Pisanie, niesamowita przygoda – rozmowa z Bartłomiejem Misińcem

Mimo młodego wieku, ma na koncie trzy dobrze przyjęte powieści, chociaż erudycyjny bagaż tej prozy jest ogromny. Najzupełniej skutecznie łączy pisanie z poukładanym życiem zawodowym i pracą w mediach. Czy tak wygląda sukces pisarza? Gościem lovekrakow.pl i studia 29/2 był autor m.in. Centuriona Proximusa, Bartłomiej Misiniec.

Filip Pietrek: Trzy wydane powieści, ale też sukcesy, jeśli chodzi o Twoją pracę w mediach. Jaki jest stosunek pisarza w Tobie, do publicysty, a także do Twojego zawodu?

Bartłomiej Misiniec: Staram się w miarę możliwości łączyć te dość odległe od siebie dziedziny. Podejmowanie pracy zawodowej nawet na odpowiedzialnych stanowiskach wcale nie musi oznaczać końca pracy literackiej, choć tak zwykło się sądzić. Oczywiście, jest to smutne i wydaje się zwykłym marnotrawstwem, że większą część dnia zamiast na lekturę bądź pisanie trzeba przeznaczać na pracę, która daje środki do życia, ale wystarczy wspomnieć wielkich pisarzy, którzy tworzyli w o wiele trudniejszych warunkach (choćby wojennych, niejednokrotnie w ubóstwie, chorobie), aby dostrzec tę prostą prawdę, że każdy musiał sporo poświęcić. Rzadko kiedy pisarz mógł „tylko pisać”. Najczęściej literatura była dodatkowym, świadomie przyjmowanym obciążeniem i tak to chyba będzie się działo nadal.

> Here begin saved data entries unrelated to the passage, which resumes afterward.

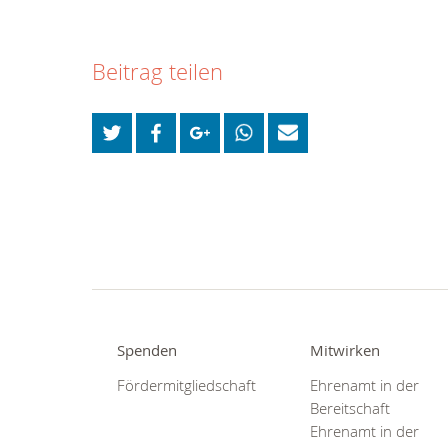
Beitrag teilen
Spenden
Mitwirken
Fördermitgliedschaft
Ehrenamt in der
Bereitschaft
Ehrenamt in der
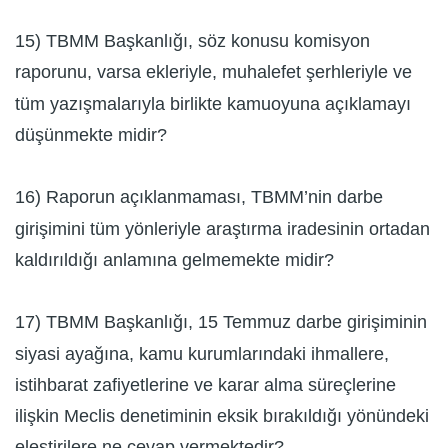
15) TBMM Başkanlığı, söz konusu komisyon
raporunu, varsa ekleriyle, muhalefet şerhleriyle ve
tüm yazışmalarıyla birlikte kamuoyuna açıklamayı
düşünmekte midir?
16) Raporun açıklanmaması, TBMM’nin darbe
girişimini tüm yönleriyle araştırma iradesinin ortadan
kaldırıldığı anlamına gelmemekte midir?
17) TBMM Başkanlığı, 15 Temmuz darbe girişiminin
siyasi ayağına, kamu kurumlarındaki ihmallere,
istihbarat zafiyetlerine ve karar alma süreçlerine
ilişkin Meclis denetiminin eksik bırakıldığı yönündeki
eleştirilere ne cevap vermektedir?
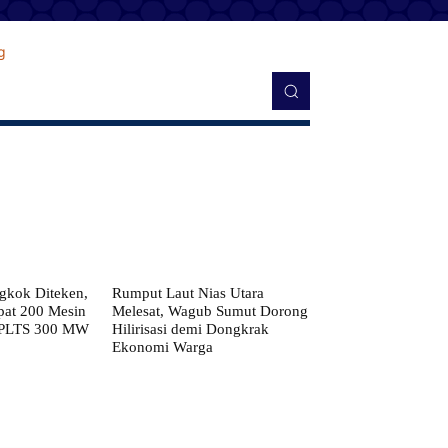
kok Diteken,
Rumput Laut Nias Utara
pat 200 Mesin
Melesat, Wagub Sumut Dorong
 PLTS 300 MW
Hilirisasi demi Dongkrak
Ekonomi Warga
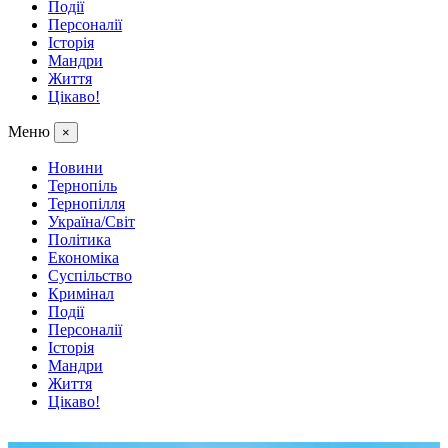
Події
Персоналії
Історія
Мандри
Життя
Цікаво!
Меню
×
Новини
Тернопіль
Тернопілля
Україна/Світ
Політика
Економіка
Суспільство
Кримінал
Події
Персоналії
Історія
Мандри
Життя
Цікаво!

Każdy, kto chce przeżyć ten nieprawdopodobny romans z Weną, musi liczyć się z tym, że trzeba dać coś z siebie. Zazwyczaj niemało.

Gorsze jednak od czasu, jaki zajmuje praca zawodowa, jest obciążenie wyobraźni, które ona ze sobą niesie. Jeśli uczciwie i poważnie traktujesz obowiązki służbowe, to chcąc czy nie chcąc i tak wiele spraw zabierasz ze sobą po wyjściu z pracy – ot, po prostu, w głowie. Wielką sztuką jest wyrobienie w sobie dyscypliny, aby pisać pomimo to i wykształcić umiejętność płynnego przechodzenia z jednego świata (realnego) do tego drugiego (świata wyobraźni), bo tak w praktyce wygląda życie powieściopisarza. Jest to trudne, ale osiągalne, no i stale trzeba nad tym pracować.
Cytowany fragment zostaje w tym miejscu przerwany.